The data shows that Club has significantly contributed to revenues since the year 2017, by 19% as compared to other accounts such as Hotel with 18%, and Restaurant earning 19% cum since 2017 and last the Bar, which has contributed 13% on average. With a huge jump having been experienced in 2020. Club has seen a huge boost in sales during the 2017-2018 year (19%) and that says it for Restaurant, Hotel contributing 19%, 18% in sales growth during the 2017-2018 and 2018-2019 respectively. Despite all these booms, it is imperative to note that There is need to focus on promoting Club and Restaurant, which have seen a drop in sales during 2020-2021 year, dropping from the 13% and 7% from the prior year reported values. Bar has seen a negative drop since 2019-2020 year which had boosted by 11% to 12% dropping off with 1% in 2020-2021.

ggplot(df, aes(f_year, sales))+
  geom_smooth(aes(col = account_type, fill = account_type), se = FALSE)+
  labs(title = 'Sales for the year 2017 - 2021',
       x = '',
       y = '$',
       caption = 'Sales growth/trends by Account Type')

Both on Premise and Off-Premise sales have seen a growth stance, with the Club growing by 54% since 2017 at 19%, 9% and 13% growth YoY to 2021. Hotel sales have grown by 50%, Restaurant at 49% and, 35% respectively for Bar sales.

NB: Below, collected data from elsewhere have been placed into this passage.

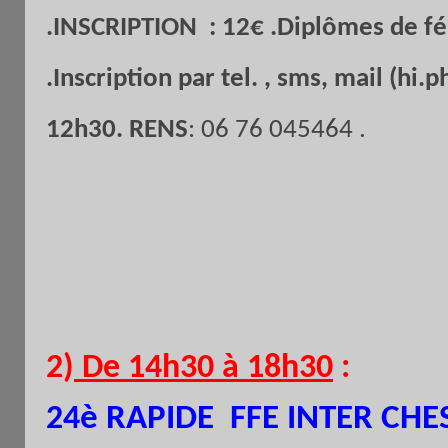
.INSCRIPTION : 12€ .Diplômes de féli
.Inscription par tel. , sms, mail (h
12h30.
RENS
: 06 76 045464 .
2
)
De 14h30 à 18h30
:
è
RAPIDE FFE INTER CHE
24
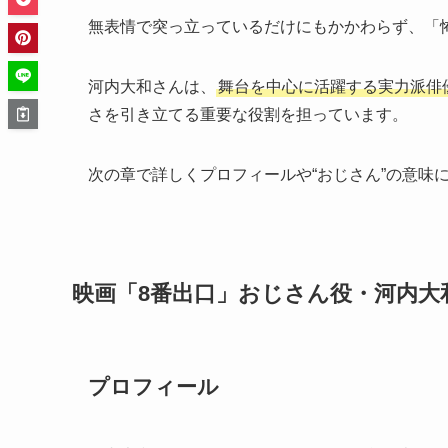
無表情で突っ立っているだけにもかかわらず、「
河内大和さんは、
舞台を中心に活躍する実力派俳
さを引き立てる重要な役割を担っています。
次の章で詳しくプロフィールや“おじさん”の意味
映画「8番出口」おじさん役・河内大
プロフィール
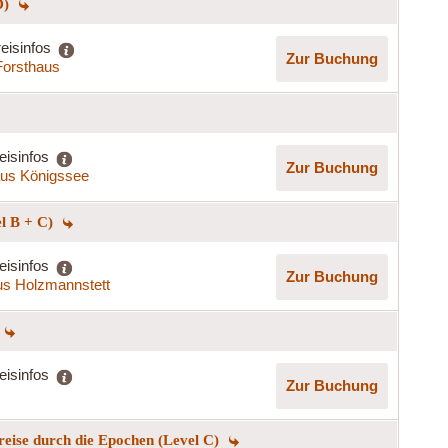
D)
eisinfos
Zur Buchung
Forsthaus
eisinfos
Zur Buchung
us Königssee
el B + C)
eisinfos
Zur Buchung
s Holzmannstett
eisinfos
Zur Buchung
reise durch die Epochen (Level C)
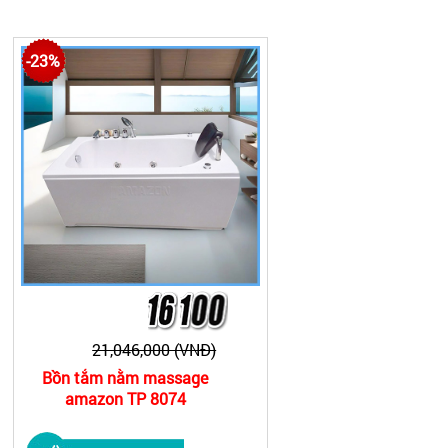
từ 12 - 25 triệu. Các mẫu bồn tắm massage bán chạy:
8001, bồn tắm góc Amazon TP 8064,...
-23%
21,046,000 (VNĐ)
Bồn tắm nằm massage
amazon TP 8074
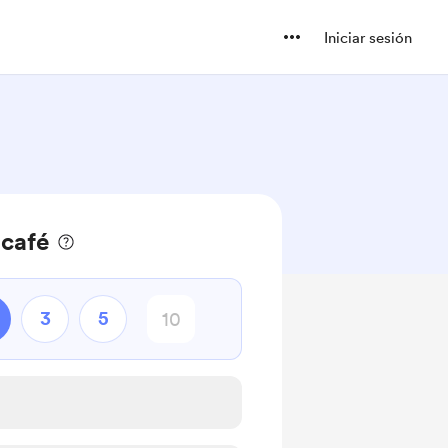
Iniciar sesión
 café
3
5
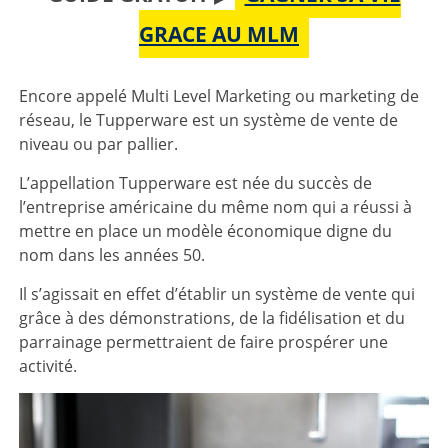
GRACE AU MLM
Encore appelé Multi Level Marketing ou marketing de
réseau, le Tupperware est un système de vente de
niveau ou par pallier.
L’appellation Tupperware est née du succès de
l’entreprise américaine du même nom qui a réussi à
mettre en place un modèle économique digne du
nom dans les années 50.
Il s’agissait en effet d’établir un système de vente qui
grâce à des démonstrations, de la fidélisation et du
parrainage permettraient de faire prospérer une
activité.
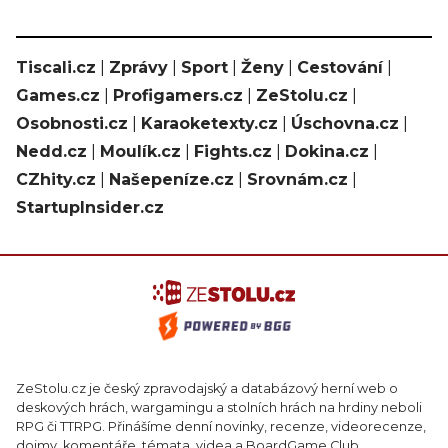
Tiscali.cz
|
Zprávy
|
Sport
|
Ženy
|
Cestování
|
Games.cz
|
Profigamers.cz
|
ZeStolu.cz
|
Osobnosti.cz
|
Karaoketexty.cz
|
Úschovna.cz
|
Nedd.cz
|
Moulík.cz
|
Fights.cz
|
Dokina.cz
|
CZhity.cz
|
Našepeníze.cz
|
Srovnám.cz
|
StartupInsider.cz
ZeStolu.cz je český zpravodajský a databázový herní web o
deskových hrách, wargamingu a stolních hrách na hrdiny neboli
RPG či TTRPG. Přinášíme denní novinky, recenze, videorecenze,
dojmy, komentáře, témata, videa a BoardGame Club.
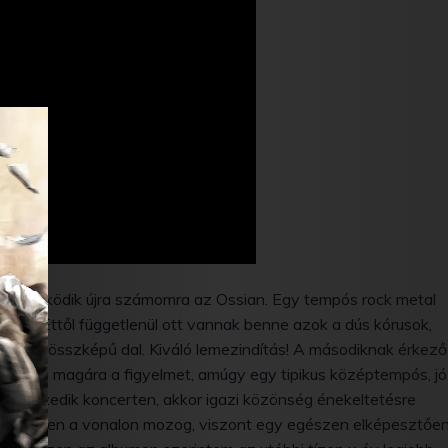
rt is működik újra számomra az Ossian. Egy tempós rock metal
erint. Ettől függetlenül ott vannak benne azok a dús kórusok,
gi sulis összképű dal. Kiváló lemezindítás! A másodiknak érkező
vja fel magára a figyelmet, amúgy egy tipikus középtempós, jó
 előszedik koncerten, akkor igazi közönség énekeltetésre
ás is ezen a vonalon mozog, viszont egy egészen elképesztőe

ggplot(df, aes(f_year, sales))+
  geom_col()+
  labs(title = 'YoY Sales',
       x = 'Year',
       y = 'Revenue ($)',
       caption = 'Source: RedBull Account Sales Data')

Sales have have seen a steady growth since 2017, from around USD189,976.00 to USD409,194.00 in 2021, which translates into 16% growth.

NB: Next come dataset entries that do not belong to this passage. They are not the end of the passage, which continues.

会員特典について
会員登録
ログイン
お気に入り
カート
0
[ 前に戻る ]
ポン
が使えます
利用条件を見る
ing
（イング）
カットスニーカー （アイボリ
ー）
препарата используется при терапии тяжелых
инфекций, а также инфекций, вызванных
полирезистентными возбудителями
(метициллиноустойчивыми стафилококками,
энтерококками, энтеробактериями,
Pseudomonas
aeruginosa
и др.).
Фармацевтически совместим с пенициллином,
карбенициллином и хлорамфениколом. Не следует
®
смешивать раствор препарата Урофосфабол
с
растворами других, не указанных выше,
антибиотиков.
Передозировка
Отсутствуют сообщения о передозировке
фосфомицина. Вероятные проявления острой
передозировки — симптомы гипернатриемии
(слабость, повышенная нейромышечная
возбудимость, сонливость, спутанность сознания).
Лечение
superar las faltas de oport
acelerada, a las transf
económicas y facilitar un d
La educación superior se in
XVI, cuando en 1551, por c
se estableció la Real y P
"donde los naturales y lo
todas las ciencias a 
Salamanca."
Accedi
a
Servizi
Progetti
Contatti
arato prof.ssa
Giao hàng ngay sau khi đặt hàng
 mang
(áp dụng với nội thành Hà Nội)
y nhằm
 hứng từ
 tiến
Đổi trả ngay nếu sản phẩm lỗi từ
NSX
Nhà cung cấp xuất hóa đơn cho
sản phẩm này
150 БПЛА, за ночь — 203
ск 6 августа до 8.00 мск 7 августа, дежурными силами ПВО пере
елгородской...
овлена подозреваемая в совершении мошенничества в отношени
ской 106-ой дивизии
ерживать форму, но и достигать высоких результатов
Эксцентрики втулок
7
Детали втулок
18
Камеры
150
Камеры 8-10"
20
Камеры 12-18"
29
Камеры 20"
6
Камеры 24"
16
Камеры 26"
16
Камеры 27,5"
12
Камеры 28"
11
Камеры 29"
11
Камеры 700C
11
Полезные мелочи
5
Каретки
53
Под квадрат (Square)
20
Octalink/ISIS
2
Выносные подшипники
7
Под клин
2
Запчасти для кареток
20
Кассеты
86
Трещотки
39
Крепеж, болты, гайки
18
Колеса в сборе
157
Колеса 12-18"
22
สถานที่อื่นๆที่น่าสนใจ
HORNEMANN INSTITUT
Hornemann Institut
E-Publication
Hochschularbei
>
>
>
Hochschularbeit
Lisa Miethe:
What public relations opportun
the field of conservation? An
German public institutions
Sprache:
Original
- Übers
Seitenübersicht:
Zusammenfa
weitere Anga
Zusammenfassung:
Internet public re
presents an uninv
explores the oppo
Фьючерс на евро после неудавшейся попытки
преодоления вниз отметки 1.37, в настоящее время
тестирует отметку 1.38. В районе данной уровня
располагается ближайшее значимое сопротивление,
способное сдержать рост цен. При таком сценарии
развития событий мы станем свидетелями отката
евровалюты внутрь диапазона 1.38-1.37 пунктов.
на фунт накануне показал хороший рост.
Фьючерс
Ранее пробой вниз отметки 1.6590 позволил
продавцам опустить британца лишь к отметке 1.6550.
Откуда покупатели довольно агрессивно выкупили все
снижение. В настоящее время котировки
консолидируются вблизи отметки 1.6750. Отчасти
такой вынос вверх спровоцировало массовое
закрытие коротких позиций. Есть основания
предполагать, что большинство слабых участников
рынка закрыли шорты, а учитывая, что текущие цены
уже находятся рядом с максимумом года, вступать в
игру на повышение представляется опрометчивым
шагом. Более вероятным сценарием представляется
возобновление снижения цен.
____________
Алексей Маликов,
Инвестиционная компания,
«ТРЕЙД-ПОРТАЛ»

Best and worst performing accounts (overall, and by account_type)

df |> 
  group_by(account_name, account_type) |> 
  summarise(amount = sum(sales)) |> 
  ggplot(aes(fct_reorder(account_name, amount), amount))+
  geom_histogram(stat = 'identity')+
  coord_flip()+
  facet_grid(~account_type)+
  theme(axis.text = element_text(size = rel(0.6)))+
  labs(title = 'Best Performing Accounts',
       caption = '4.Best and worst performing accounts (overall, and by account_type)',
       x = '')

ggplot(df, aes(fct_reorder(rsycdmp, sales), sales)) +
  geom_col()+
  scale_color_brewer(palette = 'Set2')+
  coord_flip() +
  ggtitle(label = 'Promotional Sales')+
  facet_wrap(~account_type)

ggplot(df, aes(fct_reorder(rsycdmp, sales), sales)) +
  geom_col()+
  scale_color_brewer(palette = 'Set2')+
  coord_flip() +
  ggtitle(label = 'Promotional Sales')+
  facet_wrap(account_type~f_year)+
  theme(axis.text = element_text(size = rel(0.4)))

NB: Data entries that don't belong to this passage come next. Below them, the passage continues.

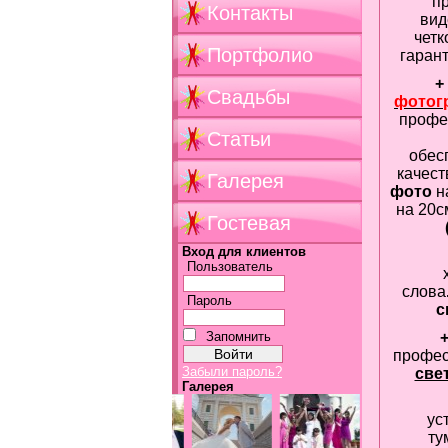
п
Контакты
вид
чет
Портфолио
гаран
+
Свадьбы
фотог
профе
Статьи
обес
качест
Галерея
фото
н
на 20с
Гостевая
Вход для клиентов
Пользователь
слова
Пароль
с
Запомнить
профес
Забыли пароль?
све
Галерея
ус
ту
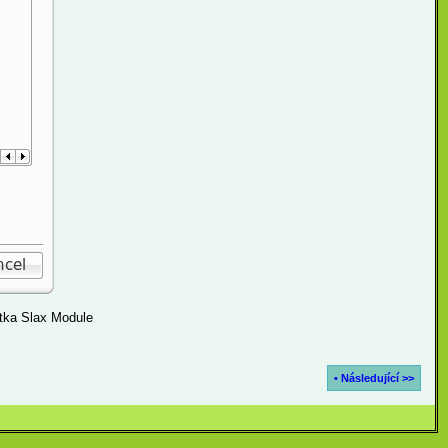
ítka Slax Module
• Následující >>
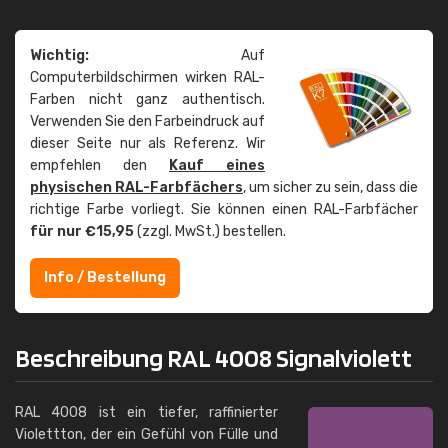
Wichtig:
Auf
Computerbildschirmen wirken RAL-
Farben nicht ganz authentisch.
Verwenden Sie den Farbeindruck auf
dieser Seite nur als Referenz. Wir
empfehlen den
Kauf eines
physischen RAL-Farbfächers
, um sicher zu sein, dass die
richtige Farbe vorliegt. Sie können einen RAL-Farbfächer
für nur €15,95
(zzgl. MwSt.) bestellen.
Info / Bestellung
Beschreibung RAL 4008 Signalviolett
RAL 4008 ist ein tiefer, raffinierter
Violettton, der ein Gefühl von Fülle und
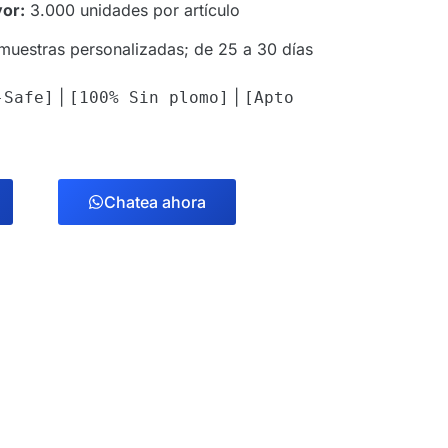
yor:
3.000 unidades por artículo
muestras personalizadas; de 25 a 30 días
|
|
-Safe]
[100% Sin plomo]
[Apto
Chatea ahora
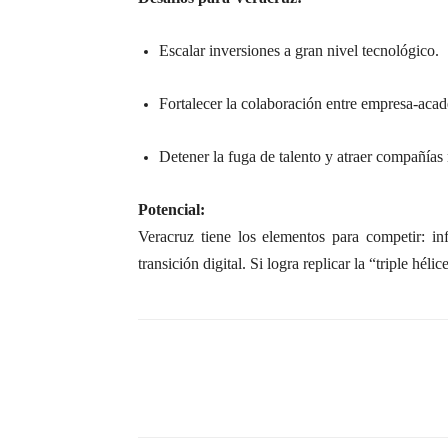
Escalar inversiones a gran nivel tecnológico.
Fortalecer la colaboración entre empresa-aca
Detener la fuga de talento y atraer compañías 
Potencial:
Veracruz tiene los elementos para competir: infr
transición digital. Si logra replicar la “triple h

`Total Sales` <- sum(df['sales'])

paste0('Total Sales: ', dollar(`Total Sales`))
## [1] "Total Sales: $1,480,848"

Which marketing efforts are driving sales by atleast a percentage of total sales each year

df |> 
  group_by(f_year, rsycdmp) |> 
  summarise(total_sales = sum(sales),
            count = n()) |> 
  ggplot(aes(f_year, total_sales, color = rsycdmp, size = count))+
  geom_point(position = 'jitter')

df |> 
  group_by(f_year, rsycdmp) |> 
  summarise(total_sales = sum(sales),
            count = n()) |> 
  arrange(desc(total_sales), f_year, desc(count)) |> 
  group_by(f_year) |> 
  summarise(max_sale = max(total_sales)) |> 
  mutate(max_sale = round(max_sale, 2)) |> 
  ggplot(aes(fct_reorder(as.character(f_year), max_sale), max_sale))+
  geom_col()+
  labs(title = 'Maximum Volume Sold YoY',
       x = '',
       y = 'Total Volume')

## Insights

Sales have seen a steady growth since 2017 from 190k to above 400k in 2021. This has been widely driven by the marginal sales for Club.